## What needs to be done:
Once you reach the line with "of the facilitators", transcribe it and every line after it to the end of the records, exactly, but not the pictures.

----- Available data

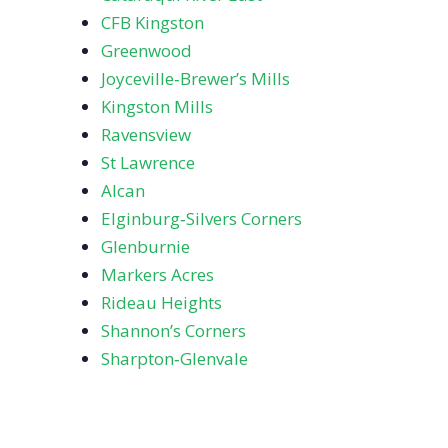
CFB Kingston
Greenwood
Joyceville‑Brewer’s Mills
Kingston Mills
Ravensview
St Lawrence
Alcan
Elginburg‑Silvers Corners
Glenburnie
Markers Acres
Rideau Heights
Shannon’s Corners
Sharpton‑Glenvale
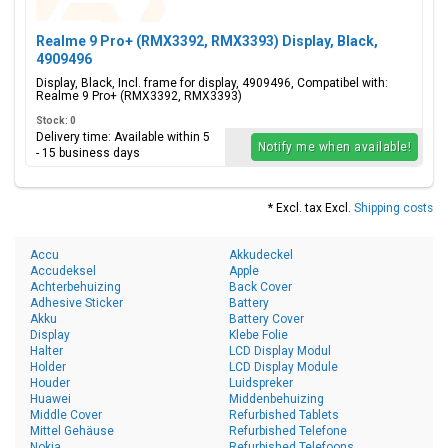
Realme 9 Pro+ (RMX3392, RMX3393) Display, Black,
4909496
Display, Black, Incl. frame for display, 4909496, Compatibel with:
Realme 9 Pro+ (RMX3392, RMX3393)
Stock: 0
Delivery time: Available within 5
Notify me when available!
- 15 business days
* Excl. tax Excl.
Shipping costs
Accu
Akkudeckel
Accudeksel
Apple
Achterbehuizing
Back Cover
Adhesive Sticker
Battery
Akku
Battery Cover
Display
Klebe Folie
Halter
LCD Display Modul
Holder
LCD Display Module
Houder
Luidspreker
Huawei
Middenbehuizing
Middle Cover
Refurbished Tablets
Mittel Gehäuse
Refurbished Telefone
Nokia
Refurbished Telefoons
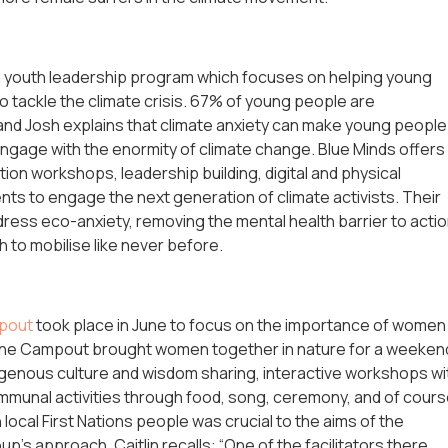
 a youth leadership program which focuses on helping young
to tackle the climate crisis. 67% of young people are
 and Josh explains that climate anxiety can make young people
engage with the enormity of climate change. Blue Minds offers
tion workshops, leadership building, digital and physical
s to engage the next generation of climate activists. Their
dress eco-anxiety, removing the mental health barrier to actio
h to mobilise like never before.
pout
took place in June to focus on the importance of women
. The Campout brought women together in nature for a weeken
igenous culture and wisdom sharing, interactive workshops wi
mmunal activities through food, song, ceremony, and of cour
ocal First Nations people was crucial to the aims of the
’s approach. Caitlin recalls: “One of the facilitators there,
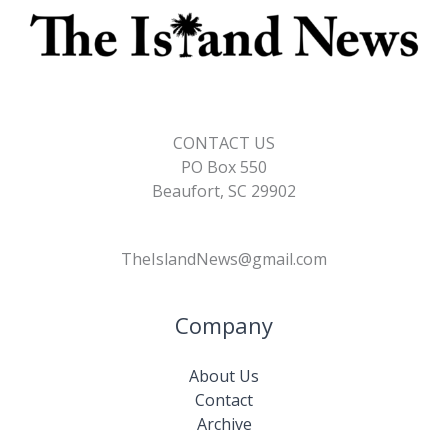
CONTACT US
PO Box 550
Beaufort, SC 29902
TheIslandNews@gmail.com
Company
About Us
Contact
Archive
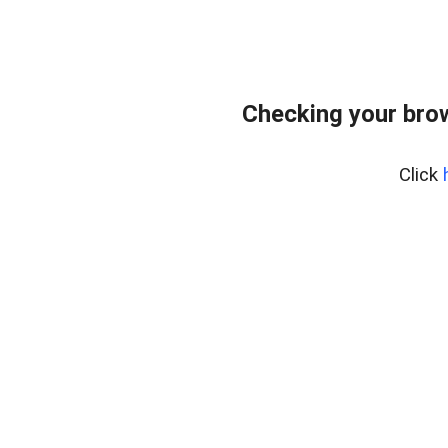
Checking your bro
Click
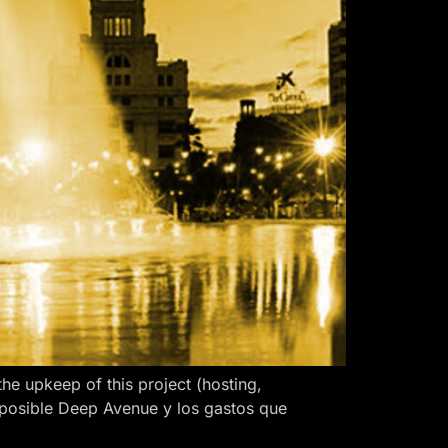
 upkeep of this project (hosting,
 posible Deep Avenue y los gastos que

----------

## Task output:
’s approach. Caitlin recalls: “One of the facilitators there,
CONTACT US
PO Box 550
Beaufort, SC 29902
TheIslandNews@gmail.com
Company
About Us
Contact
Archive
Checking your bro
Click
 upkeep of this project (hosting,
 posible Deep Avenue y los gastos que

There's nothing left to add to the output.